> Hi all,
> I'm trying to understand a stranger's behaviour regarding to ovn-controller/OVS.
> In my setup I have OVN 21.09/ OVS 2.16 and Ubuntu Xena and sometimes when a new VM is created, this VM can reach other VMs in east-west traffic (even in differents Chassis) but it can't reach an external network (e.g.
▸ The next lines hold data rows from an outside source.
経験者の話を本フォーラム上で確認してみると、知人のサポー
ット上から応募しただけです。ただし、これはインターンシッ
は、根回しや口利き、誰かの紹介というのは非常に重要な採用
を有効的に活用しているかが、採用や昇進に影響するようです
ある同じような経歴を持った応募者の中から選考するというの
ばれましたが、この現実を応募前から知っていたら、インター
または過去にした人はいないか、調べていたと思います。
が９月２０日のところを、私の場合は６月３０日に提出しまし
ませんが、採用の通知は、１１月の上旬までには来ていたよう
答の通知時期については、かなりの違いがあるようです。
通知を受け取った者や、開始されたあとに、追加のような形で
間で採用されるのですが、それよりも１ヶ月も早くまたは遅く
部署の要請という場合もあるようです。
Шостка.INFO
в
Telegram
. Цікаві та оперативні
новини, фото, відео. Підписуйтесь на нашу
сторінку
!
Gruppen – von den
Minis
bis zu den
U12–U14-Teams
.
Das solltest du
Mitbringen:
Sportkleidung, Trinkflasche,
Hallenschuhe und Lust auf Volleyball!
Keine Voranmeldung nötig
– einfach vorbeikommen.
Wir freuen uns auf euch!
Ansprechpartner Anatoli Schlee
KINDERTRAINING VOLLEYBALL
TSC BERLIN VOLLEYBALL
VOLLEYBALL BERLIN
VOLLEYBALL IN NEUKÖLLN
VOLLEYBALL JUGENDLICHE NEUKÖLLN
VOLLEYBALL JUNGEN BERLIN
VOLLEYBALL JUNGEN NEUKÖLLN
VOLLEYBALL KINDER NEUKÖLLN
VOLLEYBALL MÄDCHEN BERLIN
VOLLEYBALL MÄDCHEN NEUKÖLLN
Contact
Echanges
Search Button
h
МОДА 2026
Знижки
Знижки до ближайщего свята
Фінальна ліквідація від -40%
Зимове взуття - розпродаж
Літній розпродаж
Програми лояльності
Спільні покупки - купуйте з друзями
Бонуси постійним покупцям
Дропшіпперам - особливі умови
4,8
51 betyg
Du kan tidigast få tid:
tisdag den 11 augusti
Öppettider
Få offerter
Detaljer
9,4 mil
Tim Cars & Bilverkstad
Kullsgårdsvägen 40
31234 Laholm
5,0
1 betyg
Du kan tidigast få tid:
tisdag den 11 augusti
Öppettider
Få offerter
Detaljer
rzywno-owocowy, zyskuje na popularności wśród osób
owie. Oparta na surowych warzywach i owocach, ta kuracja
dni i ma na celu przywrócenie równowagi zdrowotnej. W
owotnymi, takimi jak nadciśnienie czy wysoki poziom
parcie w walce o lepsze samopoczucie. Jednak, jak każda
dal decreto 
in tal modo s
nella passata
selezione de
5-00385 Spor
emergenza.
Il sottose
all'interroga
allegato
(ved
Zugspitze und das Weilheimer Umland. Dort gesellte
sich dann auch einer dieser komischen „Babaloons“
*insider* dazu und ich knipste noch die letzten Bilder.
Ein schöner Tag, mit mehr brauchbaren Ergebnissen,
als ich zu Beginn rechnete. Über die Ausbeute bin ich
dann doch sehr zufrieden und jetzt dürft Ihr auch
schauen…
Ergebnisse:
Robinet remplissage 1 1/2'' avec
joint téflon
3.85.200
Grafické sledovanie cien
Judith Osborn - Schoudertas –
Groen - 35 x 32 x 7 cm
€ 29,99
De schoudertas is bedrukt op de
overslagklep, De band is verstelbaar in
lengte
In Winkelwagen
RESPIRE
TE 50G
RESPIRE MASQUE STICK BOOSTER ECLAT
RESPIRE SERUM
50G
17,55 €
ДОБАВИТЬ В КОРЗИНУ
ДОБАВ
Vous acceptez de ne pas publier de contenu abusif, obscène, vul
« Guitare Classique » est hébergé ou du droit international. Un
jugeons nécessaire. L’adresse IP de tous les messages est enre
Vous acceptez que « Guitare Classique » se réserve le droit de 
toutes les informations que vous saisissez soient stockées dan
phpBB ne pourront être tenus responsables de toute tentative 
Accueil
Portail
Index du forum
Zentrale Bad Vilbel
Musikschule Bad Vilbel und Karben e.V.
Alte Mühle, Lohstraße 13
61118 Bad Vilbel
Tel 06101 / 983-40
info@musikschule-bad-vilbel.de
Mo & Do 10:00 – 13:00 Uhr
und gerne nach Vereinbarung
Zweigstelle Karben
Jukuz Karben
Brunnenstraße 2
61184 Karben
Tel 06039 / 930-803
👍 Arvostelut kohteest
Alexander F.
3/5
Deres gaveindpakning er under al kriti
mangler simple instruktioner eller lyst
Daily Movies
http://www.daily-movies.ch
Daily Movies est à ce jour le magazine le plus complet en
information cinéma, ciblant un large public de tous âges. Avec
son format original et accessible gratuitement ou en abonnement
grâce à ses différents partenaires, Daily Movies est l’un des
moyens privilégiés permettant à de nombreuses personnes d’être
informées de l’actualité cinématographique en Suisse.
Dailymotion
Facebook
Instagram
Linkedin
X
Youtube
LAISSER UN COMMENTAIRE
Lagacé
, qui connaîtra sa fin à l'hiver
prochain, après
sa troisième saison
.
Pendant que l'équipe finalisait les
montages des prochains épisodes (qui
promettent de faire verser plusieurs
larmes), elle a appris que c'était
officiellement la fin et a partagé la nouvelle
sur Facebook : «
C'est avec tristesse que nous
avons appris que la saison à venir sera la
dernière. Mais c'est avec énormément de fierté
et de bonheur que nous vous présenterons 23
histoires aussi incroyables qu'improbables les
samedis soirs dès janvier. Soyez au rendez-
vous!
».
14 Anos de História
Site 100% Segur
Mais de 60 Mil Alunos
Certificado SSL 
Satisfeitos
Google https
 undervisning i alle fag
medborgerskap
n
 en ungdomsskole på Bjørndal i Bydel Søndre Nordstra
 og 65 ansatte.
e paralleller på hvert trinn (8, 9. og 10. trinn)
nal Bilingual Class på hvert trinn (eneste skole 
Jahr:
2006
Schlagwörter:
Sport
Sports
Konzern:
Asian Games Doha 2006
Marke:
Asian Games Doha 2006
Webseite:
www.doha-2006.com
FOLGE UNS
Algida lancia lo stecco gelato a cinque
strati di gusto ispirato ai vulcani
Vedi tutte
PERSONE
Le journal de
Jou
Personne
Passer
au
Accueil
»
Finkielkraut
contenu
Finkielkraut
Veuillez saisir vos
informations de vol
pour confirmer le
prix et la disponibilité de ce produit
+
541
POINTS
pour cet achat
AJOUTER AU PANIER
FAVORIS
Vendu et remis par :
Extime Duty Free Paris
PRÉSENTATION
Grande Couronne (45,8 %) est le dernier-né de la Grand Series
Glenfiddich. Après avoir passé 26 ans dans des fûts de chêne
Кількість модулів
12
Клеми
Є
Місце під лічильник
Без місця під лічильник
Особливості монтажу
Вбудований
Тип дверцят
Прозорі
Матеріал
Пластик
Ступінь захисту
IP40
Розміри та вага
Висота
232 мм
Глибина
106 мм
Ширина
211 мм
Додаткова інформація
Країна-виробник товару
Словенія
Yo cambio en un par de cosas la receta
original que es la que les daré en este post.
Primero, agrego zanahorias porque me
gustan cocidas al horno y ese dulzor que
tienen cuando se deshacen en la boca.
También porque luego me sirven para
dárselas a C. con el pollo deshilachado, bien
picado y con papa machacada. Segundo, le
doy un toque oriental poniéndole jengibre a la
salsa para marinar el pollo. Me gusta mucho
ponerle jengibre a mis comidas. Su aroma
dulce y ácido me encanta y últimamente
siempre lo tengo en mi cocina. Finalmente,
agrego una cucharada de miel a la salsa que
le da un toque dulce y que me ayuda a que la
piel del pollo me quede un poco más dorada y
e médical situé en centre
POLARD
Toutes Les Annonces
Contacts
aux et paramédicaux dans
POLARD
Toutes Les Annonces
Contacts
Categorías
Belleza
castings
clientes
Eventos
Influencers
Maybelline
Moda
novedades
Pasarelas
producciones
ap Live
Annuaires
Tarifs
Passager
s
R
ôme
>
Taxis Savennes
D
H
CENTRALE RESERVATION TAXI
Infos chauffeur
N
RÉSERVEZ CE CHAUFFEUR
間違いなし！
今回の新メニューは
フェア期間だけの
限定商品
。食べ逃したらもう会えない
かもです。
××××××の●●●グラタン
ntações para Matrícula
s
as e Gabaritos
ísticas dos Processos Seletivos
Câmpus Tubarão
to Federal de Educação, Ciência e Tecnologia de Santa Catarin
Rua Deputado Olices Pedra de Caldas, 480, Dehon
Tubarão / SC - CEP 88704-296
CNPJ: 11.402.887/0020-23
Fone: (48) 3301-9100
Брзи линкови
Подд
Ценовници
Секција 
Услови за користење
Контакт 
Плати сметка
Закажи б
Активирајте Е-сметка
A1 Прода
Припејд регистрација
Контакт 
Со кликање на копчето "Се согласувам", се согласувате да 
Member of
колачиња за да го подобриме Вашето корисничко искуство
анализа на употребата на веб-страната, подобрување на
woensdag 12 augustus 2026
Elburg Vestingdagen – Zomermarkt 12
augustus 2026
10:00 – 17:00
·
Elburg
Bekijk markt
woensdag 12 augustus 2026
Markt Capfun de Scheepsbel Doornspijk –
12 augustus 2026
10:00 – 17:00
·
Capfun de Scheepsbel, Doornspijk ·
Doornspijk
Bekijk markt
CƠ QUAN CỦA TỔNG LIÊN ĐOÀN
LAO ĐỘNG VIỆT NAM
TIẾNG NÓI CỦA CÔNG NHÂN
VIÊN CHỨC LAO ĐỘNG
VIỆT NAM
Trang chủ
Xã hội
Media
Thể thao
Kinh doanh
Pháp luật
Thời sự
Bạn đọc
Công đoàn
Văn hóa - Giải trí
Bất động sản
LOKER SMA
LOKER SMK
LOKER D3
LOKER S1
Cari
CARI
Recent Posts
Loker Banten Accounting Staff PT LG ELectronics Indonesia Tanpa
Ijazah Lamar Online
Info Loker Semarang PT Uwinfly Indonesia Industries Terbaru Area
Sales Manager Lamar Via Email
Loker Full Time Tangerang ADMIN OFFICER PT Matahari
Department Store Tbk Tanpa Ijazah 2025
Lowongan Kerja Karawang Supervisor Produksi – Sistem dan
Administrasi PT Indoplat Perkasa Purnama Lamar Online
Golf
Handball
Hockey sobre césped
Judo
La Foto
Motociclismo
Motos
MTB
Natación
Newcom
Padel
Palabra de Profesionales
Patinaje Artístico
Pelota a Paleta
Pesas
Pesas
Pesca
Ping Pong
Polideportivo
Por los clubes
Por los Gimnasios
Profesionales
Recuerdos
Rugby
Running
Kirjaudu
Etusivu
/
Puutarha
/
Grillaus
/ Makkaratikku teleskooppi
Internet) through Chassi Gateway.
> I ran the following trace:
> # ovs-appctl ofproto/trace br-int in_port="93",icmp,dl_src=fa:16:3e:26:34:ef,dl_dst=fa:16:3e:65:68:6e,nw_src=,nw_dst=,nw_ttl=64
> And I got this output:
> Final flow: recirc_id=0xc157b1,eth,icmp,reg0=0x300,reg11=0xd,reg12=0x10,reg13=0xf,reg14=0x3,reg15=0x2,metadata=0x29,in_port=93,vlan_tci=0x0000,dl_src=fa:16:3e:26:34:ef,dl_dst=fa:16:3e:65:68:6e,nw_src=,nw_dst=,nw_tos=0,nw_ecn=0,nw_ttl=64,icmp_type=0,icmp_code=0
> Megaflow: recirc_id=0xc157b1,ct_state=+new-est-rel-rpl-inv+trk,ct_label=0/0x1,eth,icmp,in_port=93,dl_src=fa:16:3e:26:34:ef,dl_dst=fa:16:3e:65:68:6e,nw_src=,nw_dst=,nw_ttl=64,nw_frag=no
> Datapath actions: ct(commit,zone=15,label=0/0x1,nat(src)),set(eth(src=fa:16:3e:ec:7f:dd,dst=00:00:00:00:00:00)),set(ipv4(ttl=63)),userspace(pid=3451843211,controller(reason=1,dont_send=1,continuation=0,recirc_id=12670898,rule_cookie=0x3e26215e,controller_id=0,max_len=65535))
> It seems the Datapath is querying the controller and I did not understand the reason.
> So, I did an ovn-controller recompute (ovn-appctl -t ovn-controller recompute) on the Chassi where the VM is placed to check if it could change the behaviour and I could trace the packet with success and the VM started to communicate with the Internet normally:
> Final flow: recirc_id=0x2,eth,icmp,reg0=0x300,reg11=0xd,reg12=0x10,reg13=0xf,reg14=0x3,reg15=0x2,metadata=0x29,in_port=93,vlan_tci=0x0000,dl_src=fa:16:3e:26:34:ef,dl_dst=fa:16:3e:65:68:6e,nw_src=,nw_dst=,nw_tos=0,nw_ecn=0,nw_ttl=64,icmp_type=0,icmp_code=0
> Megaflow: recirc_id=0x2,ct_state=+new-est-rel-rpl-inv+trk,ct_label=0/0x1,eth,icmp,tun_id=0/0xffffff,tun_metadata0=NP,in_port=93,dl_src=fa:16:3e:26:34:ef,dl_dst=fa:16:3e:65:68:6e,nw_src=,nw_dst=,nw_ecn=0,nw_ttl=64,nw_frag=no
> Datapath actions: ct(commit,zone=15,label=0/0x1,nat(src)),set(tunnel(tun_id=0x2a,dst=10.X6.X3.133,ttl=64,tp_dst=6081,geneve({class=0x102,type=0x80,len=4,0x30002}),flags(df|csum|key))),set(eth(src=fa:16:3e:ec:7f:dd,dst=00:00:5e:00:04:00)),set(ipv4(ttl=63)),2
> The Datapath action is using the tunnel with the Chassi Gateway.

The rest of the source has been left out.